A simple analogy crosses our minds as we think of car tires: The man in the car and his shoes are the tires. A person can walk without shoes but will be injuring one’s self once greeted with the road to take, and it only goes to show that the same principle applies to our precious rides.
In the early days, our predecessors settled with simply protecting their feet, but as the human race evolved, they began to create new designs and versions, of the shoe, for adapting to various conditions they have faced.
Having said this, tires, on the other hand, have had its fair share of evolution and looks. From the leather-strapped wood of the horse-drawn wagon to the birth of the first car by Karl Benz which made use of the pneumatic tire, having a solid rubber structure on a metal rim. Ever since then, innovations on the tire were made and developed, adhering to elements like road conditions, scene, type of ride, and a whole lot more. These tests in time changed the tire for it is what connects the car to the surface and initially bears what the car and road bring to the driver.
So, the nagging question we all have now is, “what type of rubber do I need for my ride?”. Well, of course, we have to weigh out the usage and practicality of our options for, let’s face it, those babies are not cheap.
First, we have the racing tires or commonly known to car heads, as slicks. The nickname speaks for itself, error 404: tread not found, for they are suited for track use only. Its sole purpose is to provide a powerful grip to generate speed, especially on curves, usually wider than the daily wheel, and can go on for roughly 300 kilometers only.

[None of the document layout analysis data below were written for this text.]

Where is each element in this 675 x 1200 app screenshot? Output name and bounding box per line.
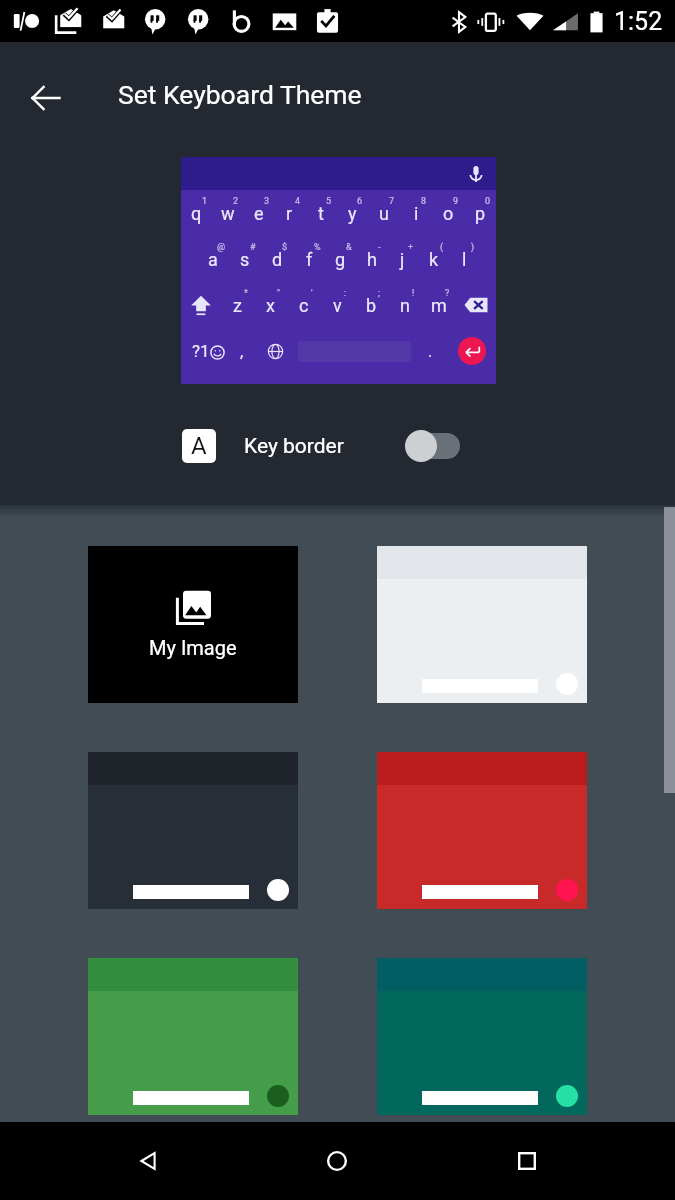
staticText: 4 (295, 196, 301, 207)
staticText: f (306, 249, 313, 270)
staticText: y (348, 203, 357, 224)
staticText: @ (217, 242, 226, 253)
staticText: l (462, 249, 467, 270)
staticText: b (366, 295, 377, 316)
staticText: g (335, 249, 346, 270)
staticText: + (408, 242, 414, 253)
staticText: 2 (233, 196, 239, 207)
staticText: 6 (357, 196, 363, 207)
staticText: v (333, 295, 342, 316)
staticText: m (431, 295, 447, 316)
button[interactable]: Back (104, 1122, 192, 1200)
staticText: A (191, 432, 207, 460)
staticText: # (250, 242, 256, 253)
button[interactable] (88, 958, 298, 1115)
staticText: o (443, 203, 454, 224)
button[interactable] (88, 752, 298, 909)
staticText: 5 (326, 196, 332, 207)
staticText: a (208, 249, 218, 270)
staticText: 1:52 (614, 7, 663, 36)
staticText: u (379, 203, 389, 224)
staticText: : (344, 288, 347, 299)
button[interactable]: Home (293, 1122, 381, 1200)
staticText: $ (282, 242, 288, 253)
staticText: c (299, 295, 309, 316)
staticText: d (272, 249, 283, 270)
staticText: ?1 (192, 341, 210, 361)
staticText: p (475, 203, 486, 224)
staticText: 8 (421, 196, 427, 207)
staticText: h (367, 249, 377, 270)
staticText: 1 (202, 196, 208, 207)
staticText: k (429, 249, 439, 270)
staticText: " (277, 288, 280, 299)
staticText: ? (445, 288, 450, 299)
button[interactable] (377, 958, 587, 1115)
staticText: My Image (149, 636, 237, 659)
staticText: n (400, 295, 410, 316)
button[interactable] (377, 546, 587, 703)
staticText: z (233, 295, 242, 316)
staticText: 3 (264, 196, 270, 207)
staticText: r (286, 203, 293, 224)
button[interactable]: Back (22, 74, 70, 122)
staticText: 9 (453, 196, 459, 207)
button[interactable]: My Image (88, 546, 298, 703)
staticText: s (240, 249, 250, 270)
staticText: - (378, 242, 381, 253)
staticText: & (346, 242, 352, 253)
staticText: t (318, 203, 324, 224)
button[interactable] (377, 752, 587, 909)
staticText: % (314, 242, 321, 253)
staticText: * (244, 288, 248, 299)
staticText: ) (471, 242, 475, 253)
staticText: w (221, 203, 235, 224)
staticText: q (191, 203, 202, 224)
staticText: ' (311, 288, 313, 299)
button[interactable]: Recents (483, 1122, 571, 1200)
staticText: j (400, 249, 405, 270)
staticText: ; (378, 288, 380, 299)
staticText: e (254, 203, 264, 224)
staticText: ! (412, 288, 415, 299)
staticText: , (240, 342, 244, 361)
staticText: Key border (244, 434, 344, 459)
staticText: . (428, 342, 433, 361)
button[interactable]: Key border toggle (405, 429, 460, 463)
staticText: 7 (389, 196, 395, 207)
staticText: x (266, 295, 275, 316)
staticText: Set Keyboard Theme (118, 79, 362, 110)
staticText: i (414, 203, 419, 224)
staticText: 0 (485, 196, 491, 207)
staticText: ( (440, 242, 444, 253)
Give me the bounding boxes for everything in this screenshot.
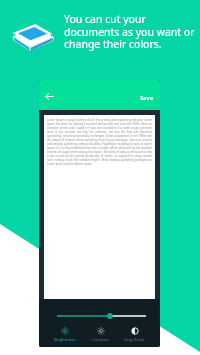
staticText: Lorem Ipsum is simply dummy text of the … <box>47 118 152 166</box>
staticText: Save <box>140 94 153 102</box>
button[interactable]: Contrast <box>91 327 110 343</box>
button[interactable]: Save <box>137 92 156 104</box>
button[interactable]: Gray Scale <box>123 327 146 343</box>
button[interactable]: Back <box>42 89 56 103</box>
staticText: You can cut your documents as you want o… <box>64 12 200 51</box>
staticText: Gray Scale <box>124 337 145 343</box>
staticText: Contrast <box>92 337 109 343</box>
button[interactable]: Brightness <box>53 327 77 343</box>
staticText: Brightness <box>54 337 76 343</box>
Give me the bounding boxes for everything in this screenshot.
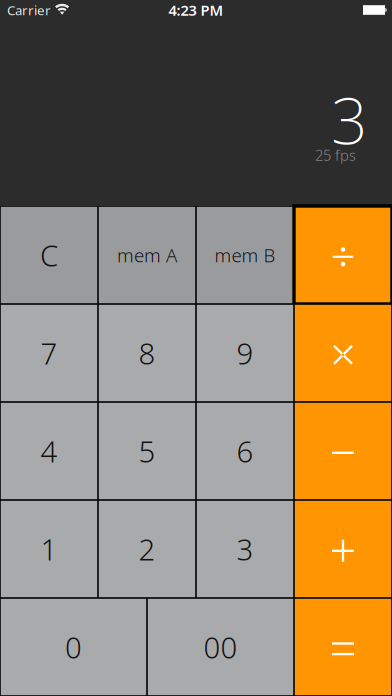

Then, we have the ordinary car tire, that has vast variations and purposes, seen on most cars today. The modern tire that we know of is the Radial Tire, invented by the French company Michelin. This tire has comprehensive platforms of uses such as comfort for your daily city drive; performance for the racing-like feel that provides more grip on the asphalt; off-road which has wider and larger treads for grip on rocky and muddy terrain; and all-terrain designed for both the city and minimal off-road situations. These tires are made for durability and longevity, having 80,000 kilometers tires lifespan, for different factors such as heat and unexpected nuisances found on the road.
REGULAR TIRE PHOTO
Tires come in all shapes and sizes, and there are no ends to what or where they’re needed to be on. We should have the knowledge and careful consideration of its effect on our car’s shoes. Whatever the use may be, we, the owners of the vehicle, should carefully select and decide on what we’ll fit our ride.